Tax Lawyers / Fiscalisten

woensdag, 27 februari 2019

Newsflash: Important decision CJEU on intermediary holding and financing companies

Newsflash: Important decision CJEU on intermediary holding and financing companies
Amsterdam

On 26 February 2019 the Court of Justice of the European Union (“CJEU”) released its long awaited judgement with respect to the so-called ‘Danish beneficial ownership cases’. The Danish beneficial ownership cases concern six joint Danish cases. The judgements contain guidance on (i) the interpretation of the concept of beneficial ownership in the EU Interest and Royalty Directive and (ii) the existence of abuse in case of intermediary companies in the same directive, the EU Parent- Subsidiary Directive, in particular if the intermediary holding and financing companies are controlled by entities which themselves have no access to the directives. In addition, an important statement was given with regard to the application of European anti-avoidance concept. From the rulings it appears that the CJEU departs from the long existing and recently confirmed case law on ‘wholly artificial arrangement’.

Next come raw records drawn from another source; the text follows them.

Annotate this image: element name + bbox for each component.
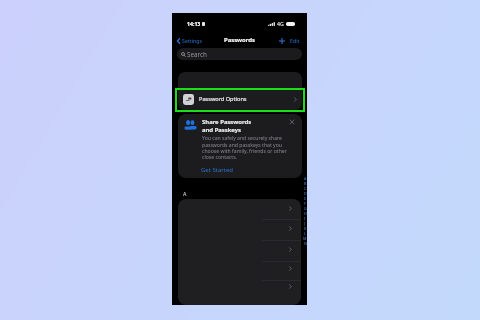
button[interactable] <box>178 199 301 219</box>
staticText: Passwords <box>224 36 255 44</box>
button[interactable]: Dismiss <box>287 117 296 126</box>
staticText: K <box>304 226 307 231</box>
staticText: A <box>304 176 307 181</box>
staticText: You can safely and securely share passwo… <box>202 135 289 160</box>
button[interactable]: Get Started <box>201 166 234 174</box>
staticText: D <box>304 191 307 196</box>
button[interactable]: Search <box>177 48 302 60</box>
button[interactable]: Add password <box>277 36 286 45</box>
button[interactable] <box>178 280 301 292</box>
staticText: L <box>304 231 307 236</box>
staticText: Settings <box>182 37 203 44</box>
staticText: 4G <box>277 20 284 27</box>
staticText: Password Options <box>199 95 247 103</box>
staticText: Search <box>187 50 207 59</box>
button[interactable]: Edit <box>288 35 307 46</box>
button[interactable]: Password Options <box>178 89 302 110</box>
staticText: and Passkeys <box>202 126 241 134</box>
button[interactable]: Settings <box>172 35 207 46</box>
staticText: C <box>304 186 307 191</box>
staticText: H <box>304 211 307 216</box>
staticText: I <box>304 216 306 221</box>
staticText: M <box>303 236 307 241</box>
staticText: 14:13 <box>187 20 201 27</box>
button[interactable]: Alphabet index <box>303 176 307 246</box>
staticText: F <box>304 201 306 206</box>
staticText: N <box>304 241 307 246</box>
staticText: G <box>304 206 307 211</box>
staticText: A <box>183 190 187 197</box>
staticText: B <box>304 181 307 186</box>
staticText: E <box>304 196 307 201</box>
staticText: Share Passwords <box>202 118 252 126</box>
staticText: J <box>304 221 306 226</box>
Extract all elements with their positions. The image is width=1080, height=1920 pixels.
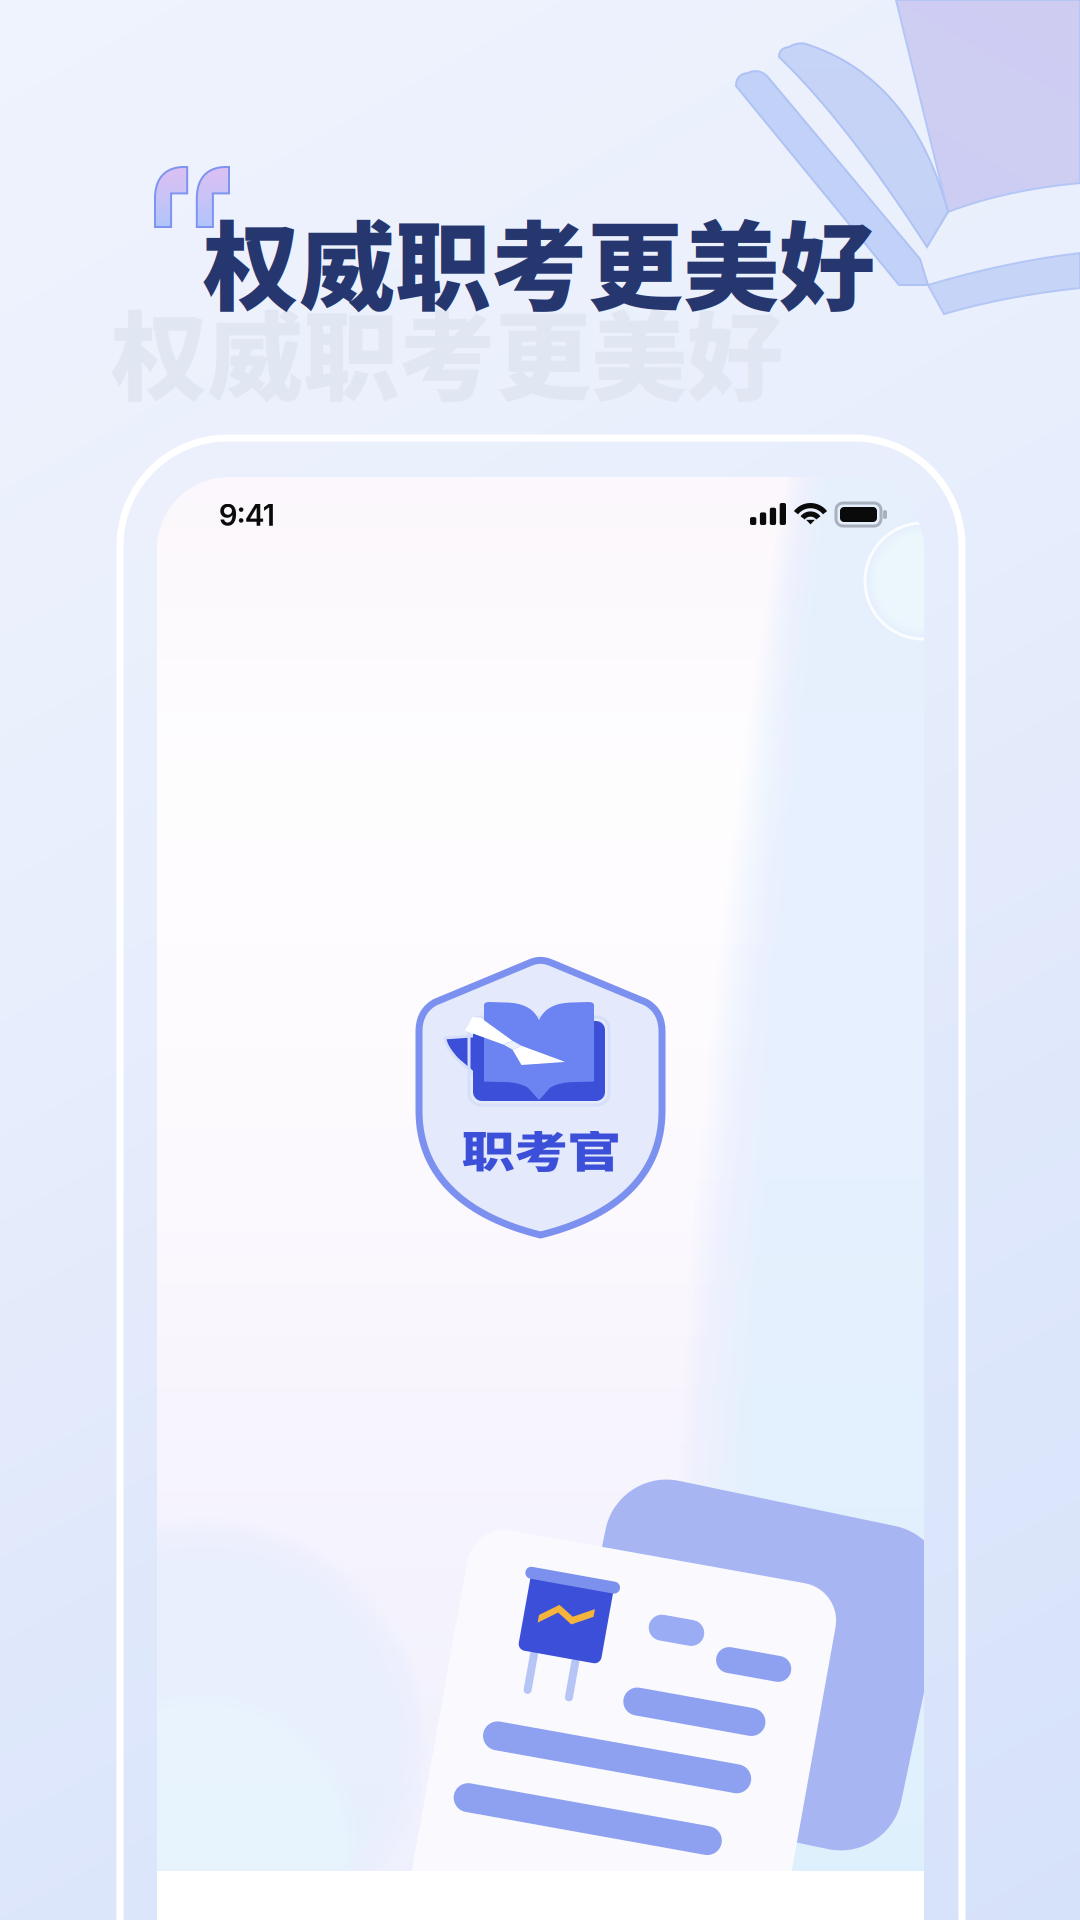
- staticText: 权威职考更美好: [111, 280, 783, 420]
- staticText: 权威职考更美好: [203, 190, 875, 330]
- staticText: 职考官: [462, 1110, 620, 1188]
- staticText: 9:41: [219, 497, 275, 533]
- button[interactable]: 9:41: [219, 497, 275, 533]
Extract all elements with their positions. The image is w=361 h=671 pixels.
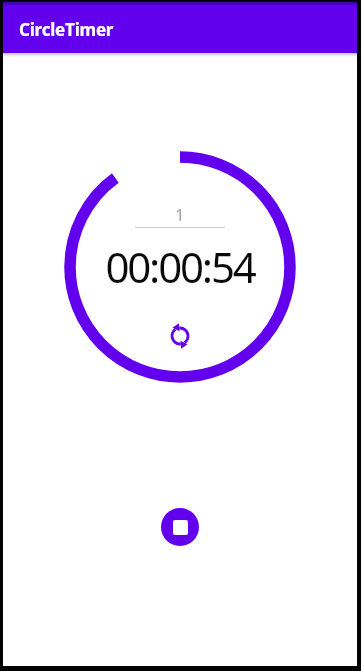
button[interactable] [166, 322, 194, 350]
staticText: 00:00:54 [105, 238, 255, 295]
staticText: CircleTimer [19, 18, 114, 41]
button[interactable]: 1 [135, 203, 225, 226]
button[interactable] [161, 508, 199, 546]
staticText: 1 [175, 203, 185, 226]
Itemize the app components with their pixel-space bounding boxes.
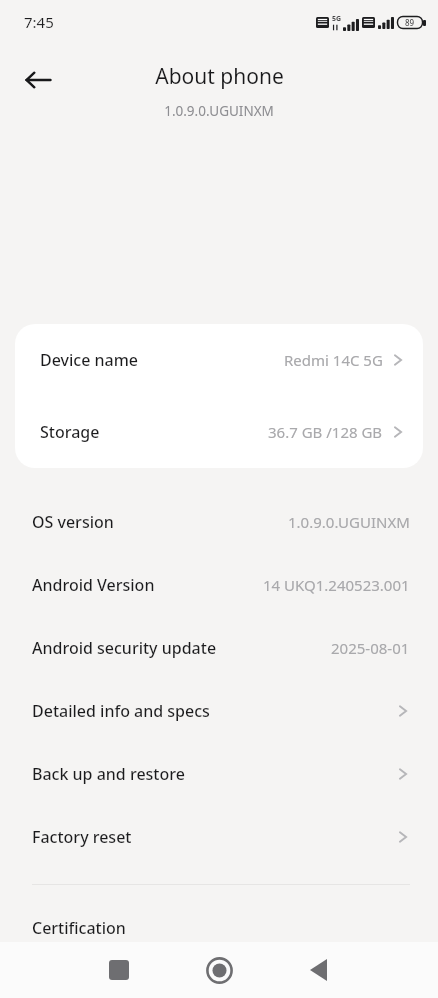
staticText: 1.0.9.0.UGUINXM (288, 512, 410, 532)
button[interactable]: Back (14, 56, 62, 104)
staticText: Storage (40, 421, 100, 443)
staticText: About phone (155, 62, 284, 91)
staticText: 36.7 GB /128 GB (268, 422, 383, 442)
staticText: Android Version (32, 574, 155, 596)
staticText: OS version (32, 511, 114, 533)
button[interactable]: Back (294, 946, 342, 994)
staticText: 89 (405, 17, 415, 28)
staticText: 2025-08-01 (331, 638, 410, 658)
staticText: 5G (332, 14, 342, 24)
staticText: 1.0.9.0.UGUINXM (164, 102, 274, 120)
staticText: Factory reset (32, 826, 132, 848)
button[interactable]: Factory reset (0, 805, 438, 868)
staticText: Android security update (32, 637, 217, 659)
button[interactable]: Device name (15, 324, 423, 396)
button[interactable]: Storage (15, 396, 423, 468)
staticText: Redmi 14C 5G (284, 350, 383, 370)
button[interactable]: Android security update (0, 616, 438, 679)
staticText: Certification (32, 917, 126, 939)
staticText: Back up and restore (32, 763, 185, 785)
button[interactable]: Back up and restore (0, 742, 438, 805)
staticText: Device name (40, 349, 139, 371)
staticText: 14 UKQ1.240523.001 (263, 575, 410, 595)
button[interactable]: OS version (0, 490, 438, 553)
staticText: Detailed info and specs (32, 700, 210, 722)
button[interactable]: Detailed info and specs (0, 679, 438, 742)
button[interactable]: Recent apps (95, 946, 143, 994)
button[interactable]: Home (195, 946, 243, 994)
staticText: 7:45 (24, 12, 54, 32)
button[interactable]: Android Version (0, 553, 438, 616)
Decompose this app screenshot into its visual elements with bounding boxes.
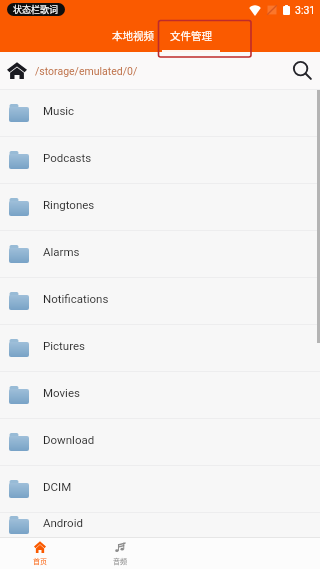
button[interactable]: 首页 bbox=[0, 538, 80, 569]
staticText: Alarms bbox=[43, 245, 80, 258]
button[interactable]: Android bbox=[0, 513, 320, 537]
staticText: Music bbox=[43, 104, 75, 117]
staticText: Ringtones bbox=[43, 198, 95, 211]
button[interactable]: Podcasts bbox=[0, 137, 320, 183]
staticText: 状态栏歌词 bbox=[13, 3, 59, 16]
button[interactable]: Home bbox=[0, 52, 33, 89]
staticText: Podcasts bbox=[43, 151, 92, 164]
button[interactable]: Search bbox=[284, 52, 320, 89]
button[interactable]: 音频 bbox=[80, 538, 160, 569]
staticText: 首页 bbox=[33, 556, 47, 566]
button[interactable]: Alarms bbox=[0, 231, 320, 277]
button[interactable]: 本地视频 bbox=[104, 19, 162, 52]
button[interactable]: Ringtones bbox=[0, 184, 320, 230]
staticText: 文件管理 bbox=[170, 28, 212, 43]
staticText: DCIM bbox=[43, 480, 72, 493]
staticText: Movies bbox=[43, 386, 80, 399]
staticText: Notifications bbox=[43, 292, 109, 305]
button[interactable]: Notifications bbox=[0, 278, 320, 324]
staticText: 本地视频 bbox=[112, 28, 154, 43]
button[interactable]: 文件管理 bbox=[162, 19, 220, 52]
button[interactable]: DCIM bbox=[0, 466, 320, 512]
staticText: Android bbox=[43, 516, 83, 529]
staticText: Pictures bbox=[43, 339, 85, 352]
staticText: /storage/emulated/0/ bbox=[35, 65, 138, 77]
staticText: 3:31 bbox=[295, 4, 316, 16]
staticText: Download bbox=[43, 433, 95, 446]
staticText: 音频 bbox=[113, 556, 127, 566]
button[interactable]: Pictures bbox=[0, 325, 320, 371]
button[interactable]: Music bbox=[0, 90, 320, 136]
button[interactable]: Download bbox=[0, 419, 320, 465]
button[interactable]: Movies bbox=[0, 372, 320, 418]
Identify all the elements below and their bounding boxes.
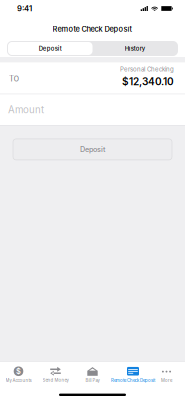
- staticText: My Accounts: [6, 378, 32, 383]
- staticText: More: [161, 378, 172, 383]
- button[interactable]: $: [0, 366, 37, 383]
- staticText: History: [125, 45, 145, 52]
- staticText: $12,340.10: [122, 75, 174, 88]
- staticText: Deposit: [80, 145, 105, 154]
- button[interactable]: More: [148, 366, 185, 383]
- staticText: Personal Checking: [120, 66, 174, 73]
- button[interactable]: Send Money: [37, 366, 74, 383]
- staticText: Remote Check Deposit: [52, 24, 132, 34]
- button[interactable]: Bill Pay: [74, 366, 111, 383]
- staticText: Deposit: [39, 45, 62, 52]
- staticText: Remote Check Deposit: [111, 378, 155, 383]
- button[interactable]: Remote Check Deposit: [111, 366, 148, 383]
- staticText: Send Money: [42, 378, 68, 383]
- staticText: Amount: [8, 104, 44, 116]
- button[interactable]: History: [92, 42, 177, 55]
- staticText: Bill Pay: [86, 378, 100, 383]
- staticText: $: [16, 367, 21, 376]
- staticText: To: [8, 72, 20, 84]
- button[interactable]: Deposit: [8, 42, 92, 55]
- staticText: 9:41: [17, 4, 32, 13]
- button[interactable]: Deposit: [13, 139, 172, 160]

Beneficial ownership concept


According to the CJEU the concept of ‘beneficial ownership’ in the EU Interest and Royalty Directive has to be interpreted as designating the entity which actually benefits from the interest that is paid to it and reference is made to the economic reality. Further, the CJEU confirms that the OECD commentaries have relevance for interpreting the concept of beneficial ownership. Also the CJEU considered that it is clear from the development in the OECD’s documents that beneficial ownership should not only be addressed in a narrow technical sense but as having a meaning that enables the avoidance of double taxation and prevents tax avoidance and tax evasion.


The concept of abuse under EU law


Next to the beneficial ownership concept the CJEU judgments addresses the concept of abuse as mentioned in the EU Interest and Royalty Directive, the EU Parent- Subsidiary Directive and the EU treaty freedoms.

In this respect the CJEU reiterated that EU law cannot be used for abusive or fraudulent practices. Proof of an abusive practice requires a combination of objective circumstances - formally complying with the necessary requirements without achieving the purposes of those rules - and subjective elements - intentionally and artificially creating the conditions necessary to comply with requirements to benefit from EU rules. To assess such abuse an assessment of the facts has to be made and in particular whether the activities are carried purely formal or it concerns artificial transactions which devoid any economic and commercial justification with the essential aim of improperly benefiting from an advantage.

According to the CJEU the grouping of companies may be considered an artificial arrangement if it is not set up for reasons that reflect economic reality and its structure is purely one of form and its principal or one of its principal objectives is to obtain tax advantages which is against the aim and purpose of the law.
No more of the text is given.